L'État : Les hommes doivent être caressés ou anéantis
De Machiavel, la postérité a retenu un adjectif, machiavélique, pour désigner de subtiles tactiques de manipulation. Cette maxime semble le confirmer : le Prince, pour régner, doit user de ces deux extrêmes que sont la flatterie et la violence. En somme, soit le peuple est dupe et obéit, soit il ne l’est pas et le paye de sa vie. Le verdict du penseur italien est-il, en vérité, aussi cynique ?
Ce ne serait pas rendre justice à son œuvre. Ce conseil ne vaut en effet que dans une situation particulière, lorsqu’il faut au prince asseoir sa domination à l’issue d’une conquête. Il ne s’agit donc pas d’une proposition générale sur le mode de gouverner, mais d’une réflexion sur la fragilité d’un pouvoir qui doit, dans l’urgence, s’affermir. Nulle part Le Prince ne fait l’apologie du Mal en louant le mensonge ou l’assassinat. Simplement, il s’avère que dans des circonstances périlleuses, lorsque la nécessité s’en fait sentir, l’autorité n’a d’autre moyen que de recourir à la ruse ou la cruauté. Certes, pour Machiavel, il n’y a aucun doute qu’un peuple obéit plus volontiers à un prince vertueux. Mais la bonté est d’une piètre utilité en politique tandis que l’apparence de la moralité, flatteuse pour l’image du prince, garantit la paix sociale.

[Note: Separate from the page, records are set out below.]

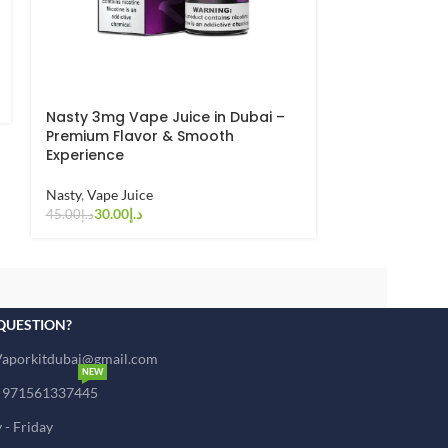
Pod Salt Liqu
Vape Juice
30.00
د.إ
45.00
د.إ
Nasty 3mg Vape Juice in Dubai –
Premium Flavor & Smooth
Experience
Nasty
,
Vape Juice
30.00
د.إ
45.00
د.إ
QUESTION?
Vaporkitdubai@gmail.com
NEW
: 971561337445
- Friday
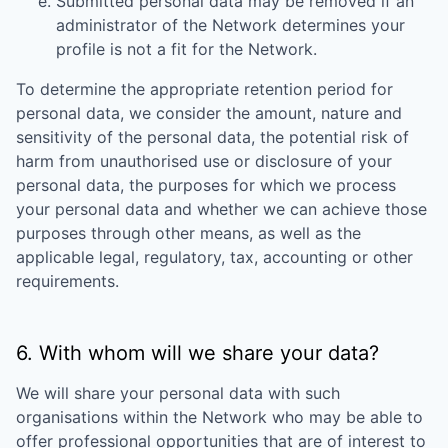
Submitted personal data may be removed if an
administrator of the Network determines your
profile is not a fit for the Network.
To determine the appropriate retention period for
personal data, we consider the amount, nature and
sensitivity of the personal data, the potential risk of
harm from unauthorised use or disclosure of your
personal data, the purposes for which we process
your personal data and whether we can achieve those
purposes through other means, as well as the
applicable legal, regulatory, tax, accounting or other
requirements.
6. With whom will we share your data?
We will share your personal data with such
organisations within the Network who may be able to
offer professional opportunities that are of interest to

Les formules du Prince sont choquantes parce qu’elles traitent du pouvoir de manière lucide et pragmatique. Les décisions politiques sont évaluées à l’aune de l’efficacité plus que de la moralité. Machiavel inaugure ainsi la conception moderne du pouvoir en appréhendant les phénomènes politiques sous l’angle du réalisme.